**Aim of the task**
Retype, without changes, every line from the line that contains "Bij een inventarisatie van de" through the final line of the records. Exclude pictures.

[Saved entries]
'''

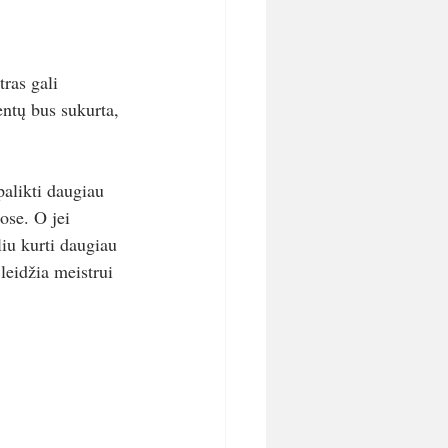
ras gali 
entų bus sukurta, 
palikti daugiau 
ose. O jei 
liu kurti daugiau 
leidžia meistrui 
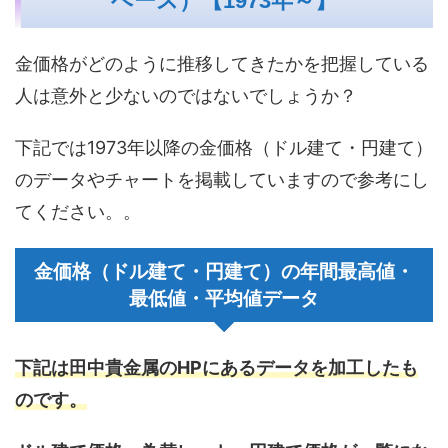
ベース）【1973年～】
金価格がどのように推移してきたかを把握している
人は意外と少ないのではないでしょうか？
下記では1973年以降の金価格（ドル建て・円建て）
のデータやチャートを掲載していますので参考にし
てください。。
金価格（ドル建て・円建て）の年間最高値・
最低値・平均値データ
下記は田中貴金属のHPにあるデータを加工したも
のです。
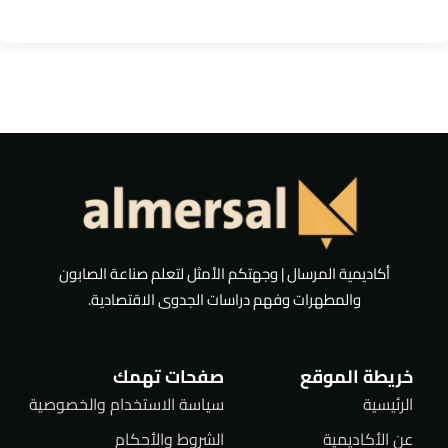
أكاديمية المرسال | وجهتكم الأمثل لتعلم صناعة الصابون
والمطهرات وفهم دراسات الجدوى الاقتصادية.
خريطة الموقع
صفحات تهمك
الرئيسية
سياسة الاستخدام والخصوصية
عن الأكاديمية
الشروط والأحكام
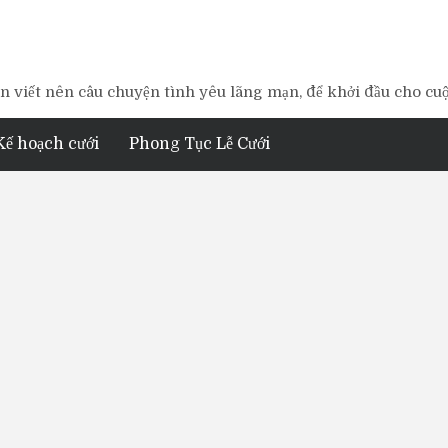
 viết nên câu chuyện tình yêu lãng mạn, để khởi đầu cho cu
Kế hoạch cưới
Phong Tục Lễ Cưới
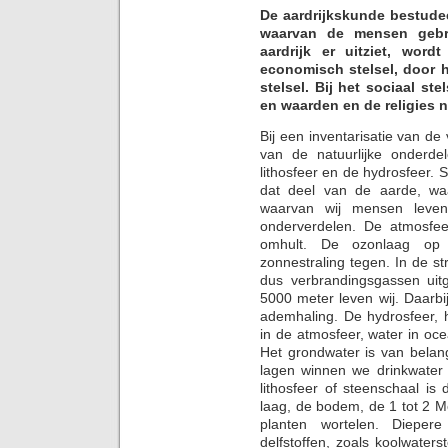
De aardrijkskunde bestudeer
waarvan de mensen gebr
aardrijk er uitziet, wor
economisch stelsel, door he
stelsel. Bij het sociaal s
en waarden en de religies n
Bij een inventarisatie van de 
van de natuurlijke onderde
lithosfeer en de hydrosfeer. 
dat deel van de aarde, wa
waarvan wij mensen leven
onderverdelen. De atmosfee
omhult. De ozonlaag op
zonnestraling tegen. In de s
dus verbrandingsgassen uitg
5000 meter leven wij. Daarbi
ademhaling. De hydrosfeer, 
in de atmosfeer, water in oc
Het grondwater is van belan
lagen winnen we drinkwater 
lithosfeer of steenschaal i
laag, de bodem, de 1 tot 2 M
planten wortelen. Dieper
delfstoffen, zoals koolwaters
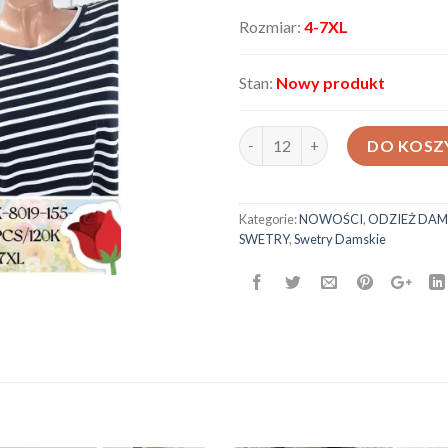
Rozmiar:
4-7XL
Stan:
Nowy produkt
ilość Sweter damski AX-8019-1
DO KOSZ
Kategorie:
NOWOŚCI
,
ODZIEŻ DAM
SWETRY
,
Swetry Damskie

'''

**Answer box**
Bij een inventarisatie van de 
van de natuurlijke onderde
lithosfeer en de hydrosfeer. 
dat deel van de aarde, wa
waarvan wij mensen leven
onderverdelen. De atmosfee
omhult. De ozonlaag op
zonnestraling tegen. In de s
dus verbrandingsgassen uitg
5000 meter leven wij. Daarbi
ademhaling. De hydrosfeer, 
in de atmosfeer, water in oc
Het grondwater is van belan
lagen winnen we drinkwater 
lithosfeer of steenschaal i
laag, de bodem, de 1 tot 2 M
planten wortelen. Dieper
delfstoffen, zoals koolwaters
Rozmiar:
4-7XL
Stan:
Nowy produkt
ilość Sweter damski AX-8019-1
DO KOSZ
Kategorie:
NOWOŚCI
,
ODZIEŻ DAM
SWETRY
,
Swetry Damskie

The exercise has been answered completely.